Problem statement: Every line below between the one holding "sổ thoáng mát & 6 nhà vệ sinh" and the one holding "đậu xe gần nhà.", inclusive, should be copied exactly, and no other line.

Record excerpts:
=== Begin Enclosure ===

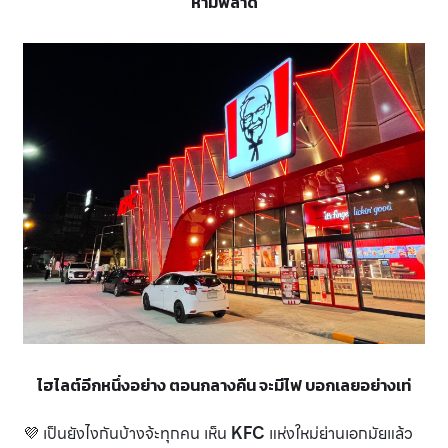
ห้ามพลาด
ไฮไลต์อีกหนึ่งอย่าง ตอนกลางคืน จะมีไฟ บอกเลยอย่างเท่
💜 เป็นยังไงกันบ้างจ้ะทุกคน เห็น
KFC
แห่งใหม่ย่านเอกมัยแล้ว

=== End Enclosure ===
=== Begin Enclosure ===

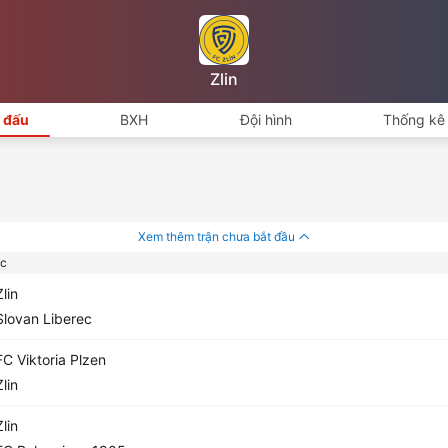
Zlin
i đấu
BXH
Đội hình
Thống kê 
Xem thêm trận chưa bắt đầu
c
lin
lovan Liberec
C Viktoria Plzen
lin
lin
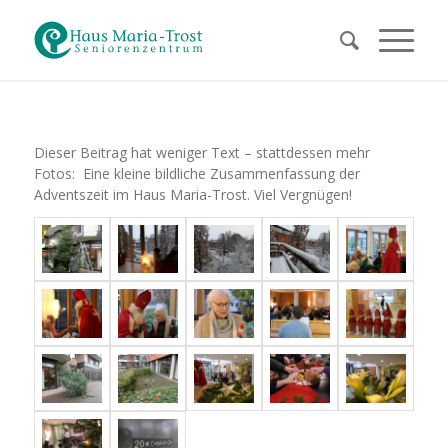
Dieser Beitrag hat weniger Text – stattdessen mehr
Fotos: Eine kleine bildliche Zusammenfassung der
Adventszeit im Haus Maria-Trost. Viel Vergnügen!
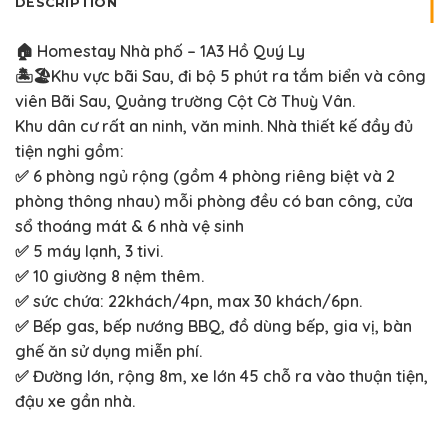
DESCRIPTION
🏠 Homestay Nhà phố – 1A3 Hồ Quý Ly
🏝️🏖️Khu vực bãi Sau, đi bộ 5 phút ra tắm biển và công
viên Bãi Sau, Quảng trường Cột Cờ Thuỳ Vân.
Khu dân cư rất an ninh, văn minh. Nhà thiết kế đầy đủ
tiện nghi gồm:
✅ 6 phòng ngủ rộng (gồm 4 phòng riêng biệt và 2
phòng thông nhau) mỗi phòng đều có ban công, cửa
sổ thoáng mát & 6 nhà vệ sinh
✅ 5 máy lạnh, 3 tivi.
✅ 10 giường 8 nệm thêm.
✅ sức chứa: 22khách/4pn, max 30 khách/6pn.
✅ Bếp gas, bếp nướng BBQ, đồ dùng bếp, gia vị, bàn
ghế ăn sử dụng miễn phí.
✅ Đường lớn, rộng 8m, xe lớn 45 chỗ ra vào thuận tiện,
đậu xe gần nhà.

=== End Enclosure ===

Problem solution:
sổ thoáng mát & 6 nhà vệ sinh
✅ 5 máy lạnh, 3 tivi.
✅ 10 giường 8 nệm thêm.
✅ sức chứa: 22khách/4pn, max 30 khách/6pn.
✅ Bếp gas, bếp nướng BBQ, đồ dùng bếp, gia vị, bàn
ghế ăn sử dụng miễn phí.
✅ Đường lớn, rộng 8m, xe lớn 45 chỗ ra vào thuận tiện,
đậu xe gần nhà.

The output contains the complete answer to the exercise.